Appuyée par l’ONU, l’armée congolaise viole et tue

Publié le par KAYEMBE LUKENGU

HRW publie un rapport accablant sur l’aggravation de la situation humanitaire dans les provinces du Nord et du Sud-Kivu depuis que l’armée congolaise s’est lancée, en janvier, à l’assaut des rebelles hutus du FDLR. L’opération, dont l’échec est avéré et dont les civils sont les premières victimes, est menée depuis le printemps avec le soutien logistique de la Monuc, la force de maintien de la paix des Nations unies en RDC

Angélique Mounier-Kuhn/Le Temps - Mille quatre cents civils assassinés entre janvier et septembre 2009, pour la plupart des femmes, des enfants et des personnes âgées ; 7500 cas de violences sexuelles et 900 000 personnes contraintes à la fuite. L’organisation Human Rights Watch (HRW) a décrit minutieusement lundi dans un rapport, le tribut effroyable payé par les civils aux opérations militaires en cours depuis janvier dans l’est de la République démocratique du Congo (RDC) pour juguler les Forces démocratiques de libération du Rwanda (FDLR). Cette milice, qui compte en son sein d’anciens meneurs du génocide rwandais, sévit depuis quinze ans dans les provinces du Nord et Sud-Kivu.
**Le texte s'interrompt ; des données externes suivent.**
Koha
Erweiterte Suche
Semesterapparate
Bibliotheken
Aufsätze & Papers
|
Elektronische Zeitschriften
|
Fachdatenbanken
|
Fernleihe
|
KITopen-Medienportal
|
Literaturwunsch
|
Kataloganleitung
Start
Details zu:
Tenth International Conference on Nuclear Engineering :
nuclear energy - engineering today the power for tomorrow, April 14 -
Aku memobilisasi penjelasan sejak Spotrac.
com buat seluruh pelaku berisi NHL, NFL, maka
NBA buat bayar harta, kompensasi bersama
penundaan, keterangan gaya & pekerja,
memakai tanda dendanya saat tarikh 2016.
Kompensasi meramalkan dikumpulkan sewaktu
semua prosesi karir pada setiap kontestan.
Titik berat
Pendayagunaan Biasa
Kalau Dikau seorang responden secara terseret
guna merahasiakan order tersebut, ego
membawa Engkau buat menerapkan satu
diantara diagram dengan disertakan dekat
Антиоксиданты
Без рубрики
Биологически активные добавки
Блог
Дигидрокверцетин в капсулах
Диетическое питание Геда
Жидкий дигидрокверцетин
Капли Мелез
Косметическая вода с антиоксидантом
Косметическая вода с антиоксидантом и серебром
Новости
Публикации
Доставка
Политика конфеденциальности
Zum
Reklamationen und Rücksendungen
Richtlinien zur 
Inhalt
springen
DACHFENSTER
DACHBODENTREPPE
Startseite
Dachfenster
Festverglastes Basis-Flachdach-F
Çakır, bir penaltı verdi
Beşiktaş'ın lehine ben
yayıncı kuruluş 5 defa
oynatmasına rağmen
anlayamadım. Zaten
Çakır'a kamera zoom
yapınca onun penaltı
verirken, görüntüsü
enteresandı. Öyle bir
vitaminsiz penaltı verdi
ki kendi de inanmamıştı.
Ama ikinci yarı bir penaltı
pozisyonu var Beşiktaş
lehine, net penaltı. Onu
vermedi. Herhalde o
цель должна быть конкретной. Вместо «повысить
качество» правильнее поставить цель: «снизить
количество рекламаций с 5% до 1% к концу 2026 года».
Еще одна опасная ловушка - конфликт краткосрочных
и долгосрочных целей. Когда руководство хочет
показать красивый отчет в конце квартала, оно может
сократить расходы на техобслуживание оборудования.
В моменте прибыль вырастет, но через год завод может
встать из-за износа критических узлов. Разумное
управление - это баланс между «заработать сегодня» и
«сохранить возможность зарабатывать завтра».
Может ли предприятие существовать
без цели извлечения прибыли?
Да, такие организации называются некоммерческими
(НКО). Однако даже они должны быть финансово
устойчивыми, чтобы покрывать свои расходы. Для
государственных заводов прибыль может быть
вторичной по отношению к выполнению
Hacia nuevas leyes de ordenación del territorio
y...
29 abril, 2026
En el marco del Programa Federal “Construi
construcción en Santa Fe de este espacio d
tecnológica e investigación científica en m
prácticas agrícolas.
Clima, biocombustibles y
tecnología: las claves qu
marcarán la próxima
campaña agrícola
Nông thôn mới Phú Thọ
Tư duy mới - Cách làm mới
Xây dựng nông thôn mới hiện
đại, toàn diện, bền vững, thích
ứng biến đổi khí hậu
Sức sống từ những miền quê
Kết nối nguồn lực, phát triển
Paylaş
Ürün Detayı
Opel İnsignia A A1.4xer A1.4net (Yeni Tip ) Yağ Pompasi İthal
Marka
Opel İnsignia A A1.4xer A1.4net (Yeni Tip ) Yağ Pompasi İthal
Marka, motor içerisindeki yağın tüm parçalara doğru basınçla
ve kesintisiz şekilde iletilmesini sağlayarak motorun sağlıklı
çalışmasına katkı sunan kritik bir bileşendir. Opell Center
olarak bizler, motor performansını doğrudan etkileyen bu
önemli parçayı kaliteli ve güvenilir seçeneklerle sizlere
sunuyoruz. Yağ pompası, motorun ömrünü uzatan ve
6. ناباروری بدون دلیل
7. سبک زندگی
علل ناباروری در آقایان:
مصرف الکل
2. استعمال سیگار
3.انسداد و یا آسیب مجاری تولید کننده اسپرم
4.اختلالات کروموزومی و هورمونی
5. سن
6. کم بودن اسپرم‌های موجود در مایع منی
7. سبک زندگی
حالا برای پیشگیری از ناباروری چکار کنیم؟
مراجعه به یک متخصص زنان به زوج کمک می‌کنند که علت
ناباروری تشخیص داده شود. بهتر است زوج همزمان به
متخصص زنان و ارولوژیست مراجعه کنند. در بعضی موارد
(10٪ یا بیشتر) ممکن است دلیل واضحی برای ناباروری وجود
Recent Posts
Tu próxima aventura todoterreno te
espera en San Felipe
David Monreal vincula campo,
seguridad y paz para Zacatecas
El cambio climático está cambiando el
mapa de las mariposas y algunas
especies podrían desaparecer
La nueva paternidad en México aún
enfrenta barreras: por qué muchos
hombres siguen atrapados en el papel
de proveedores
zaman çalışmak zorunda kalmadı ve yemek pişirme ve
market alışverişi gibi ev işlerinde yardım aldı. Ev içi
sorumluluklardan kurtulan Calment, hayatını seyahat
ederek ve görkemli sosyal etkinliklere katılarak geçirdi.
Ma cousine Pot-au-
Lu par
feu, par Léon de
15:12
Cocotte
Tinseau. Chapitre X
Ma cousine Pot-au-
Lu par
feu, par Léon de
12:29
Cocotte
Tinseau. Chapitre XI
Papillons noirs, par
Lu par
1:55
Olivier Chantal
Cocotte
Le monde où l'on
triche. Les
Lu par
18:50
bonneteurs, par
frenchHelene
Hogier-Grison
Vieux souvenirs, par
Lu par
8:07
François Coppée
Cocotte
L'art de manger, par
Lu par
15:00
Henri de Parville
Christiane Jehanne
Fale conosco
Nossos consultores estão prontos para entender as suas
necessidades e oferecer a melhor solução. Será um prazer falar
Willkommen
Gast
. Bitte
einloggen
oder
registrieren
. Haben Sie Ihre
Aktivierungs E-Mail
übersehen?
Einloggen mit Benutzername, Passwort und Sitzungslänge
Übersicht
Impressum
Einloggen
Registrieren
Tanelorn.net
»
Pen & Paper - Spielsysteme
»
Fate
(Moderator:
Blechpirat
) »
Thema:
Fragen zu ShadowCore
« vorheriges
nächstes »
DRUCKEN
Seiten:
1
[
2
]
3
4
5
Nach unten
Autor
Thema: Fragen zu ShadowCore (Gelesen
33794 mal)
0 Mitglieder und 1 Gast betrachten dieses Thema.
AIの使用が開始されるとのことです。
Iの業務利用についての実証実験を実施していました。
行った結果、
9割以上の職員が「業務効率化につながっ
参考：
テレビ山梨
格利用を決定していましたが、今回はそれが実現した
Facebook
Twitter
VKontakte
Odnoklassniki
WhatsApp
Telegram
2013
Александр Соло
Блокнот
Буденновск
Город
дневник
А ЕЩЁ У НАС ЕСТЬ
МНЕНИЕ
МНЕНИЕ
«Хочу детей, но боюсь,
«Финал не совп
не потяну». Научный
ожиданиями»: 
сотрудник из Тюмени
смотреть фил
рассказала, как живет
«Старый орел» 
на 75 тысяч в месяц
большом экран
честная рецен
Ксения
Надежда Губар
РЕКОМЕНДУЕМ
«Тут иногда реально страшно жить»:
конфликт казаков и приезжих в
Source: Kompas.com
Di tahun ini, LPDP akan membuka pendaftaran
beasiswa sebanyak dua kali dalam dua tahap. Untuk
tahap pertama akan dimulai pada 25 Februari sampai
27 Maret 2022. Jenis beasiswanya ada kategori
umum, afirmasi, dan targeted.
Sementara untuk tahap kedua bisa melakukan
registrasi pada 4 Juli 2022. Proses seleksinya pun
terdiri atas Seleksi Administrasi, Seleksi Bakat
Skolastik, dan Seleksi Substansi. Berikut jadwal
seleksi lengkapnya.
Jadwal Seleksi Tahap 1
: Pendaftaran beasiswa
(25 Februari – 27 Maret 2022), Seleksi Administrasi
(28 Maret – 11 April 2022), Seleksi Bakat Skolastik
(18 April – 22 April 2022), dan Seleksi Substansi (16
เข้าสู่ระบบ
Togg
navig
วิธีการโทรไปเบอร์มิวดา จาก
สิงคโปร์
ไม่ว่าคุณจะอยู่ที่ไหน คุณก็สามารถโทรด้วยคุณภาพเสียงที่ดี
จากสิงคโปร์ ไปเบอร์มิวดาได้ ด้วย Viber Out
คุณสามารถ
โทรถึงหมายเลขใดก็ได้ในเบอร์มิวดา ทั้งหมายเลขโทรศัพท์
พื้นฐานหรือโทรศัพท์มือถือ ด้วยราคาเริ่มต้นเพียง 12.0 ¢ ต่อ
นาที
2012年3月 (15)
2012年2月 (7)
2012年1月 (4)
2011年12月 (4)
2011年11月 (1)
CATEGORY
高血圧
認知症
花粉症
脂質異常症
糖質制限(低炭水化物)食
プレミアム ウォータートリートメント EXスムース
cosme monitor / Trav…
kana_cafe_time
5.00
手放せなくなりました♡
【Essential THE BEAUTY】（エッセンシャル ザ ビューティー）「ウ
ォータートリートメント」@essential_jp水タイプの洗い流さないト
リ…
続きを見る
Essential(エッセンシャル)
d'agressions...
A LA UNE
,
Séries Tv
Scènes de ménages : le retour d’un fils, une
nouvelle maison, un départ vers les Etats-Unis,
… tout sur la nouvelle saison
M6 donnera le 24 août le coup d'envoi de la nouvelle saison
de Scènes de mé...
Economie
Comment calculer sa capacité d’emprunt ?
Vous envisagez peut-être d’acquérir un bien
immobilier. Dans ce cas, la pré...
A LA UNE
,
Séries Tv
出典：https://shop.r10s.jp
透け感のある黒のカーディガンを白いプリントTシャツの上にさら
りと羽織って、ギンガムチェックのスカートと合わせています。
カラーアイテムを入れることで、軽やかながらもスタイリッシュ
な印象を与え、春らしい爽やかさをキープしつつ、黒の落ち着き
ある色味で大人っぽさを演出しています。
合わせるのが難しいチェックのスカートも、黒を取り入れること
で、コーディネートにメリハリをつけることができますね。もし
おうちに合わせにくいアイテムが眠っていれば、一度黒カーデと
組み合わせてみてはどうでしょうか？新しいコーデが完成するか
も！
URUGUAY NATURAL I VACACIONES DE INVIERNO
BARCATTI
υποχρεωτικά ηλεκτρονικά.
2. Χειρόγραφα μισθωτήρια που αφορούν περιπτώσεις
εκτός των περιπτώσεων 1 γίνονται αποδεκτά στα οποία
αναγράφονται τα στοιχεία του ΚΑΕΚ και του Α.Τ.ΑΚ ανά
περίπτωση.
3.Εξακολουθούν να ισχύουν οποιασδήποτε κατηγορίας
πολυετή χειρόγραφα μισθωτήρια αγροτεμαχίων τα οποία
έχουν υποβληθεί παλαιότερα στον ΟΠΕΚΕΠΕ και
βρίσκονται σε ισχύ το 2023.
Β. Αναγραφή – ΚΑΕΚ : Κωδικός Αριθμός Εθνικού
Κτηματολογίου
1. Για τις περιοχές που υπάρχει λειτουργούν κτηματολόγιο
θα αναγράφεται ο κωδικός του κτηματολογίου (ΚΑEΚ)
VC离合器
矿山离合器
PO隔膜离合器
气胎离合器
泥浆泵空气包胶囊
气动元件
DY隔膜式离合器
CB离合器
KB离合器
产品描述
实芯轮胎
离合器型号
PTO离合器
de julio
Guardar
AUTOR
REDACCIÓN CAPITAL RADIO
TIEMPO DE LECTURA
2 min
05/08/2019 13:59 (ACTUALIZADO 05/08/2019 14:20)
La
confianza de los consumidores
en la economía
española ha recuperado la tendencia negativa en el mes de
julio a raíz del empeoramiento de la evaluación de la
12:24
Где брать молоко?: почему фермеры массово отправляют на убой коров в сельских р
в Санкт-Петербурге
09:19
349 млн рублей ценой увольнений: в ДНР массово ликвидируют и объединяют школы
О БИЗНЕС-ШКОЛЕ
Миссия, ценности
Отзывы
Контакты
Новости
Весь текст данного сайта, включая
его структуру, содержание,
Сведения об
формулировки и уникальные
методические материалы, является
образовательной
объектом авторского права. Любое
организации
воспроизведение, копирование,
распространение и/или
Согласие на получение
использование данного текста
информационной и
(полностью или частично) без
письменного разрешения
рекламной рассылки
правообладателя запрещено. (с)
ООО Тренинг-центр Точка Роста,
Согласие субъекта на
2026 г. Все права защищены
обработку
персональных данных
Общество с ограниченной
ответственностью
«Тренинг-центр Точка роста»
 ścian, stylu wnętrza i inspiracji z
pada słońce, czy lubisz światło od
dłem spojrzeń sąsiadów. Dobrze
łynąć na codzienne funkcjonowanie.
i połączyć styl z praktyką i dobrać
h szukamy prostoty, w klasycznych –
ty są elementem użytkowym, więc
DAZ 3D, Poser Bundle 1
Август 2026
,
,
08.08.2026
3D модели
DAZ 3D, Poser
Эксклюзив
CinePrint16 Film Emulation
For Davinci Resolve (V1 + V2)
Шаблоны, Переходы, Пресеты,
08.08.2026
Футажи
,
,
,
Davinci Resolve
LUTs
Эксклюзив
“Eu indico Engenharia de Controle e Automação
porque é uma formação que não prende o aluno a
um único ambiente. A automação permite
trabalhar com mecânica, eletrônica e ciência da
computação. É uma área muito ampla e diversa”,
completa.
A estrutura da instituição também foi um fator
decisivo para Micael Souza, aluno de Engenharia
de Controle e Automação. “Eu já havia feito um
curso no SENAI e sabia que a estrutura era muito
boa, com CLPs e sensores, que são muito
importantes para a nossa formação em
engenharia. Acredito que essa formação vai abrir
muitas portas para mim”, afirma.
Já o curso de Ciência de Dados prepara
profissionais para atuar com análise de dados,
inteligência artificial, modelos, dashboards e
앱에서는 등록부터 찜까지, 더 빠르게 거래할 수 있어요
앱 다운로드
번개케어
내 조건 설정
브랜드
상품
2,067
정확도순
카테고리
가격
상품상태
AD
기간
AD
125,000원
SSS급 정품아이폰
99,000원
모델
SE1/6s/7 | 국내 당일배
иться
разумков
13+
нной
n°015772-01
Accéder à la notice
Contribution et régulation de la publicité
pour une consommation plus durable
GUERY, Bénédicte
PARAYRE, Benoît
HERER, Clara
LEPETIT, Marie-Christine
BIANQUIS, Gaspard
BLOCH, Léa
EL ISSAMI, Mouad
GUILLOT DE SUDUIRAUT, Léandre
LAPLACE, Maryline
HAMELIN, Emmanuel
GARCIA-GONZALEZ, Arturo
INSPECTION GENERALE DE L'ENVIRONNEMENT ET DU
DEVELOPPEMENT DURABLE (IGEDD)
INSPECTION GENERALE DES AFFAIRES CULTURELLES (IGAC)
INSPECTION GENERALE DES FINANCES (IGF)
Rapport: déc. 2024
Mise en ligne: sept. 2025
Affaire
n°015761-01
« Le pire endroit au monde »

Pour l’ONG américaine, dans cette région poudrière, déjà réputée comme « le pire endroit au monde pour une femme ou un enfant », « la situation s’est encore détériorée ». Ce constat est d’autant plus accablant qu’il met en cause le rôle de la Monuc, la force de maintien de la paix de l’ONU en RDC, « devenue partenaire de l’armée congolaise dans [ces] opérations militaires », en lui apportant depuis le printemps un soutien logistique « substantiel », sans avoir mis « en place des mesures suffisantes de protections des civils », ce qui figure au cœur de sa mission. Dans un rapport dévoilé fin novembre, un groupe d’experts de l’ONU sur la RDC avait lui-même évoqué l’aggravation de la crise humanitaire dans le Kivu, non pas tant en raison des combats que des abus perpétrés aussi bien par le FDLR que l’armée congolaise, ainsi que l’échec de l’offensive visant à neutraliser les rebelles hutus, dont on sait qu’ils continuent de recruter activement.

HRW va plus loin, en accusant des commandants FDLR et des officiers de l’armée congolaise « d’exactions équivalent à des crimes de guerre et peut-être même à des crimes contre l’humanité ». Or, rappelle l’ONG, en appuyant l’armée congolaise, la Monuc est passée outre aux conseils du Bureau juridique des Nations unies. Selon des documents récemment révélés par le New York Times, celui-ci avait recommandé à la Monuc de se tenir à l’écart des opérations, tant le risque d’une violation du droit humanitaire international par les troupes de Kinshasa apparaissait grand.

« On savait qu’il y aurait beaucoup de dommages collatéraux en jetant l’armée sur les FDLR, commente Thierry Vircoulon, chercheur associé à l’IFRI. L’envoyer au combat avant qu’elle ne soit restructurée, redisciplinée et nettoyée de ses éléments criminels est dangereux et criminel. » Pour HRW, l’ONU, dont le Conseil de sécurité doit se prononcer cette semaine sur le renouvellement du mandat de la Monuc, doit « cesser immédiatement tout soutien » à l’opération, jusqu’à ce que soient définies des « conditions claires, mesurables et réalisables » de protection des populations civiles.